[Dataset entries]
※ ※ ※
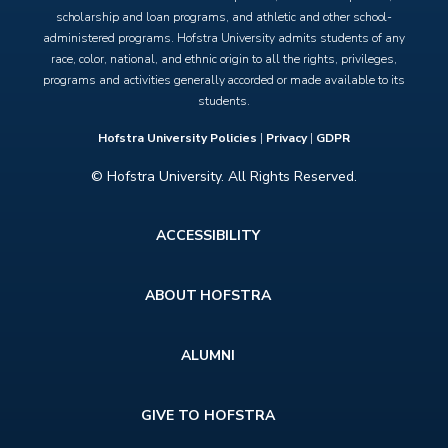
scholarship and loan programs, and athletic and other school-
administered programs. Hofstra University admits students of any
race, color, national, and ethnic origin to all the rights, privileges,
programs and activities generally accorded or made available to its
students.
Hofstra University Policies
|
Privacy
|
GDPR
© Hofstra University. All Rights Reserved.
Footer
ACCESSIBILITY
menu
ABOUT HOFSTRA
ALUMNI
GIVE TO HOFSTRA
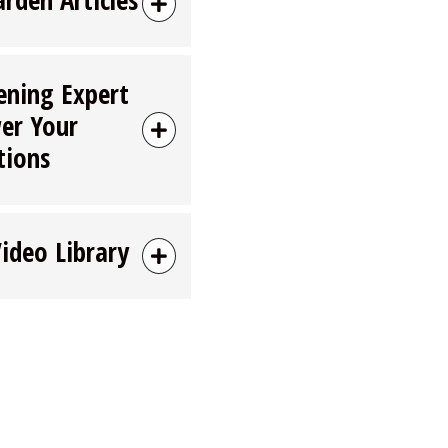
ening Expert
er Your
tions
Video Library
※ ※ ※
→ PROBLEM TO SOLVE
Every entry above should be printed again exactly, except for the pictures.

→ EXERCISE SOLUTION
scholarship and loan programs, and athletic and other school-
administered programs. Hofstra University admits students of any
race, color, national, and ethnic origin to all the rights, privileges,
programs and activities generally accorded or made available to its
students.
Hofstra University Policies
|
Privacy
|
GDPR
© Hofstra University. All Rights Reserved.
Footer
ACCESSIBILITY
menu
ABOUT HOFSTRA
ALUMNI
GIVE TO HOFSTRA
ening Expert
er Your
tions
Video Library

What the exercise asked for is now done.